◆ **YOUR INSTRUCTIONS**
What you give back should be exactly the lines from the one with "Describe the element at coordinates (435, 2490)" through the end of the data, without the pictures.

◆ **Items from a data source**
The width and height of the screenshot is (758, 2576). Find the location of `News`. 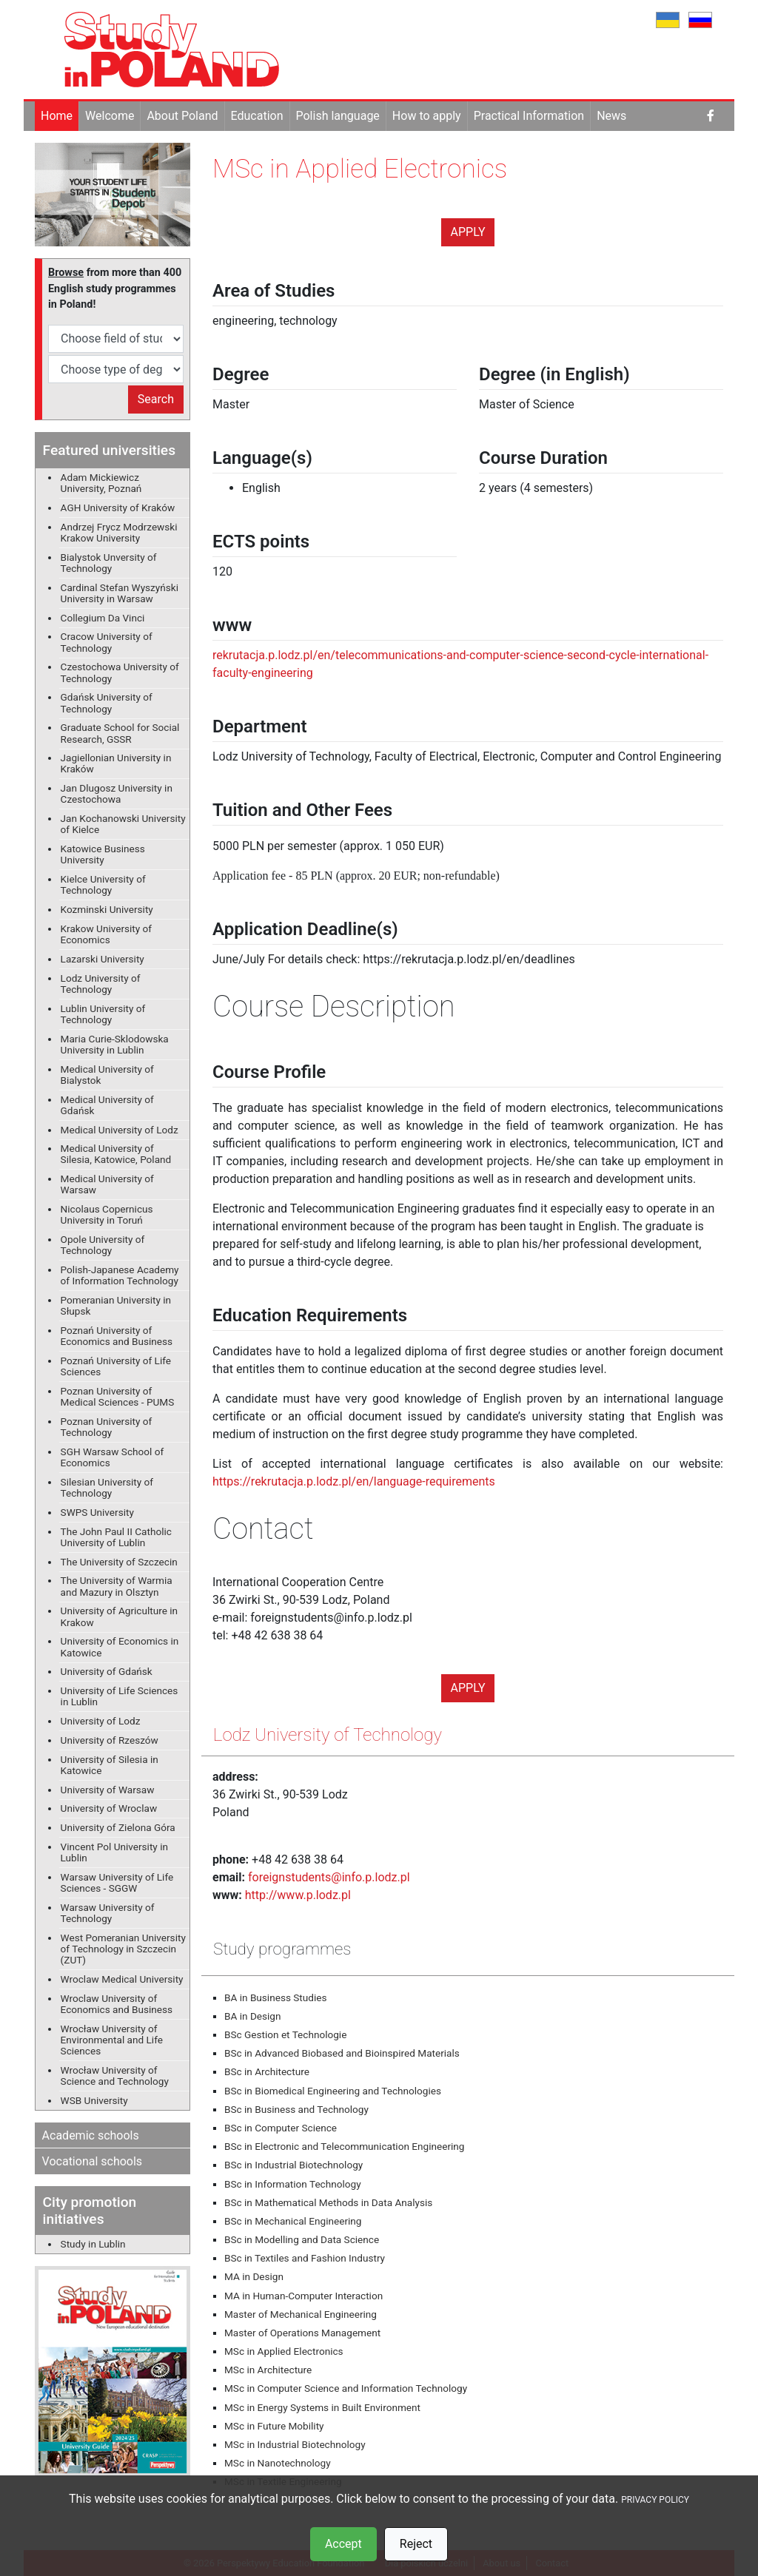

News is located at coordinates (611, 116).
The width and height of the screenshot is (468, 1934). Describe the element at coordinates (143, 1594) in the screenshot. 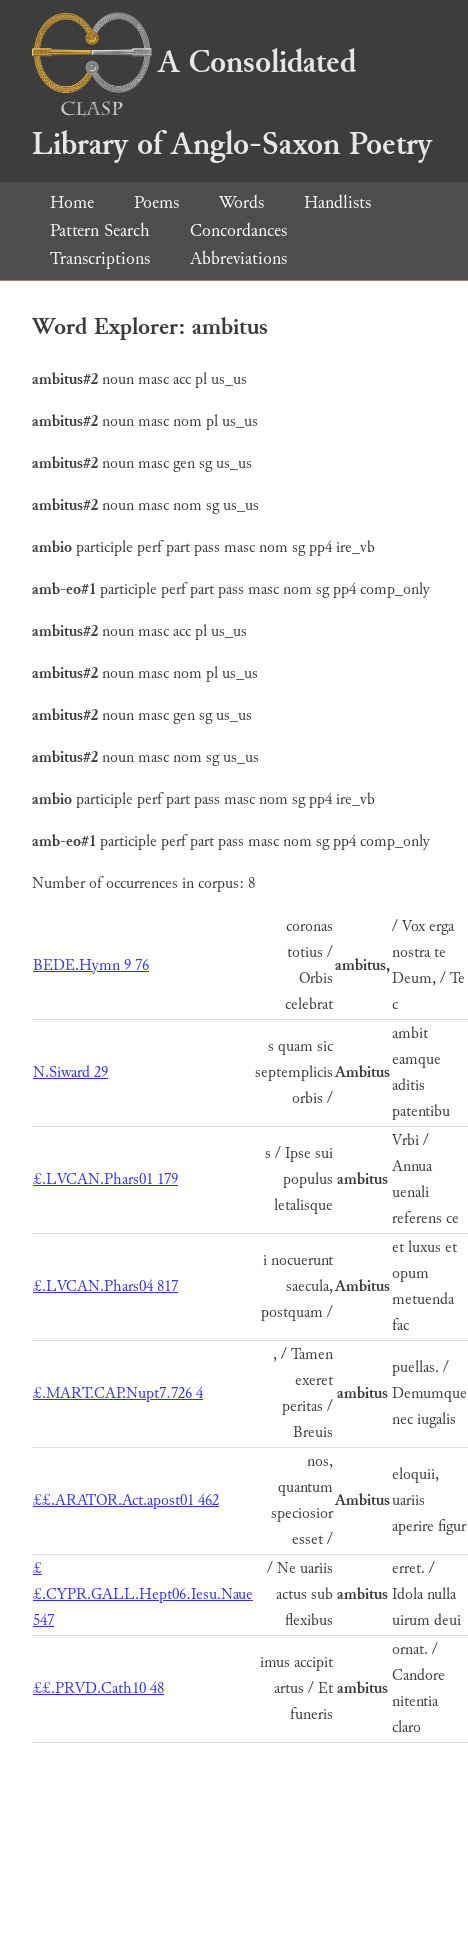

I see `££.CYPR.GALL.Hept06.Iesu.Naue 547` at that location.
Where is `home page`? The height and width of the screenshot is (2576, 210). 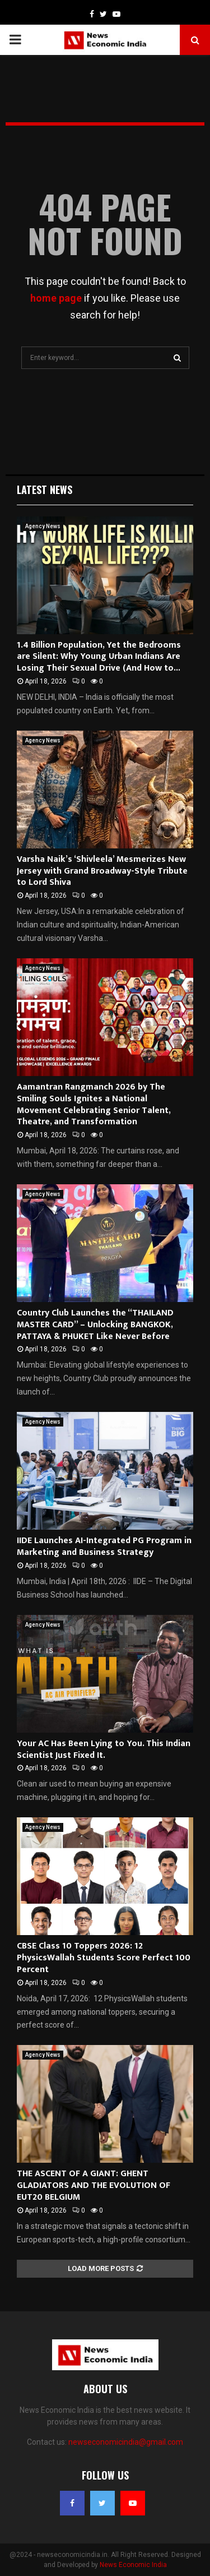 home page is located at coordinates (56, 298).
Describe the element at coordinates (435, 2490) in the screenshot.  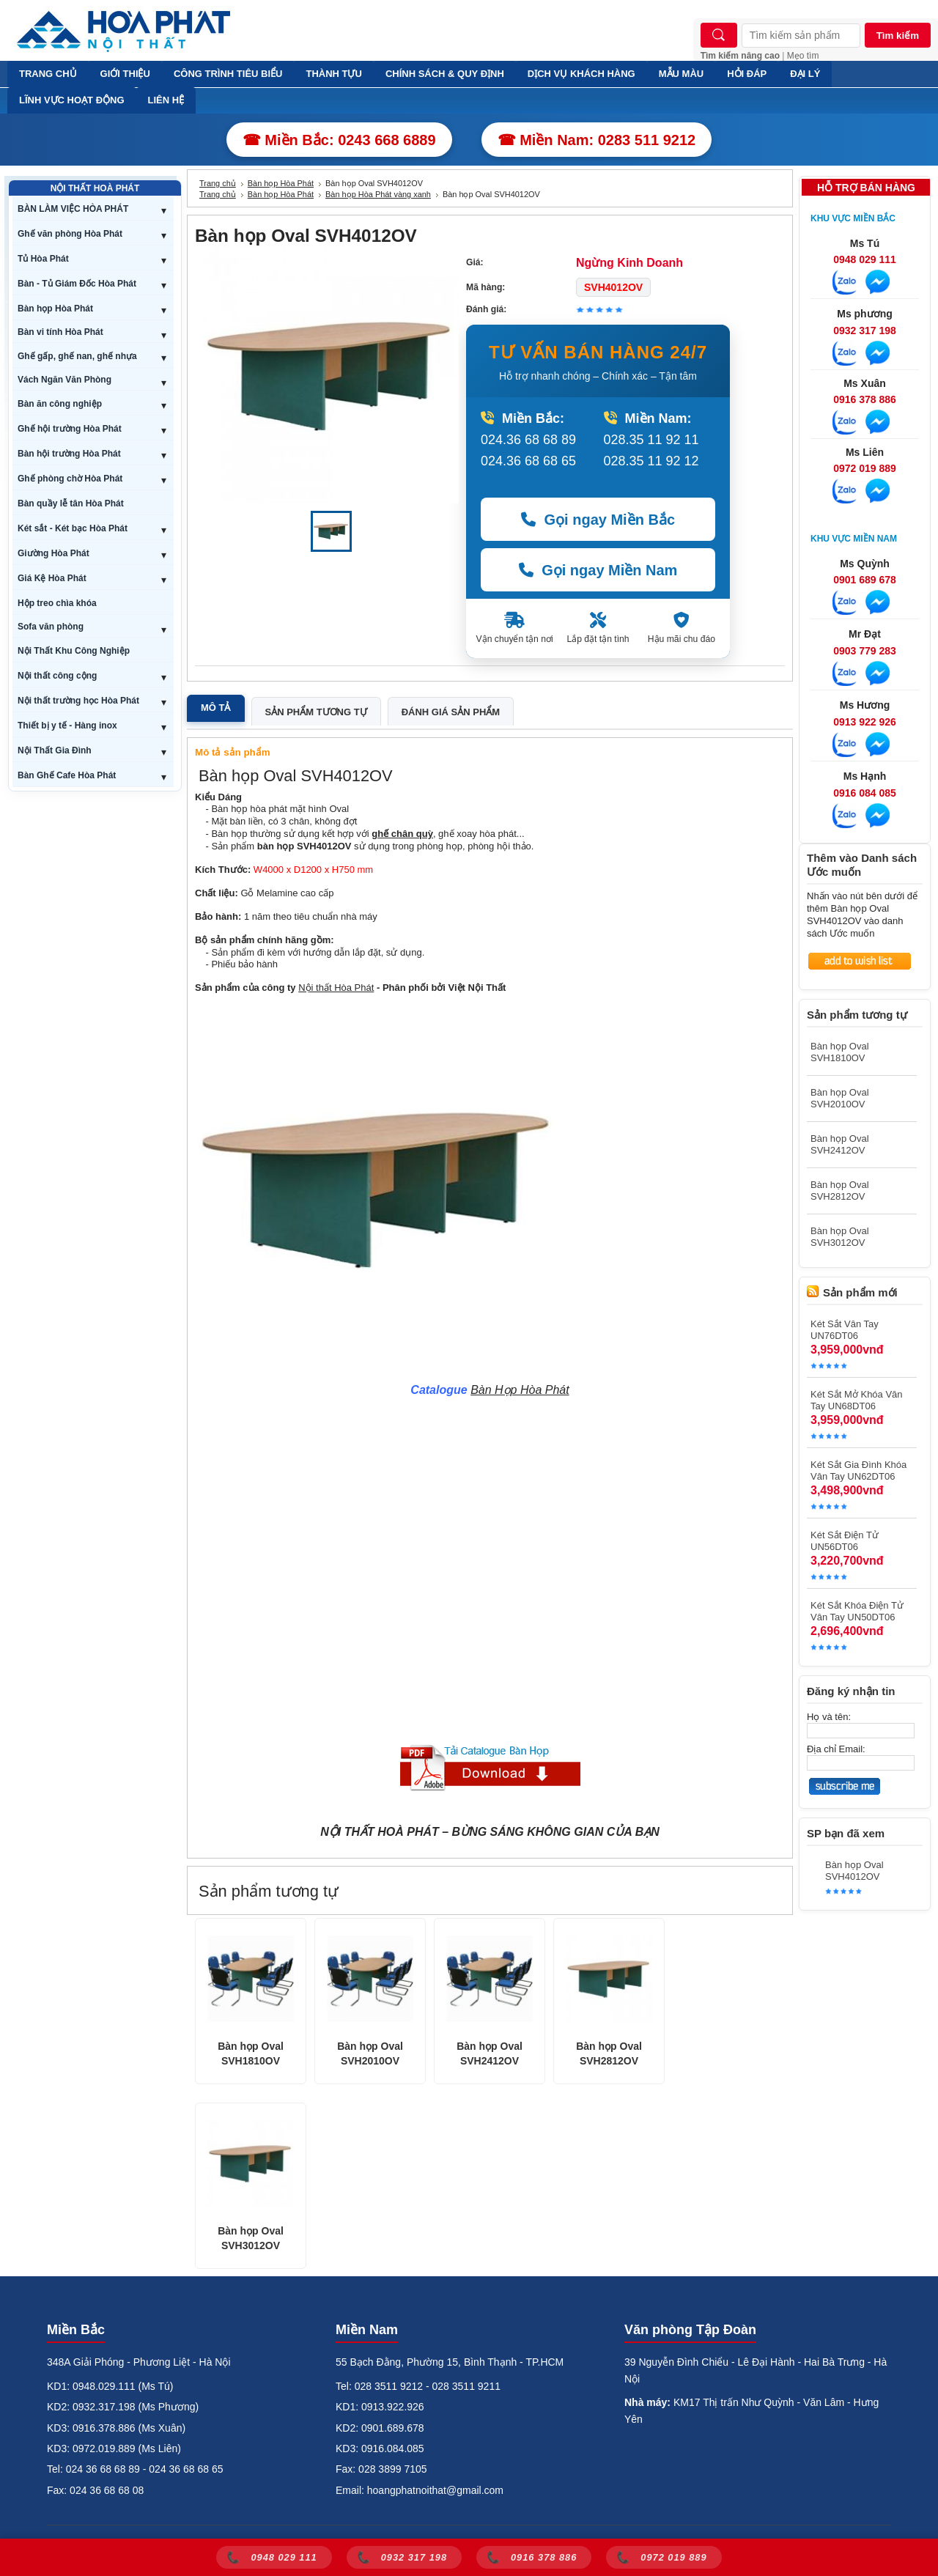
I see `hoangphatnoithat@gmail.com` at that location.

◆ **ANSWER SPACE**
Describe the element at coordinates (435, 2490) in the screenshot.  
I see `hoangphatnoithat@gmail.com` at that location.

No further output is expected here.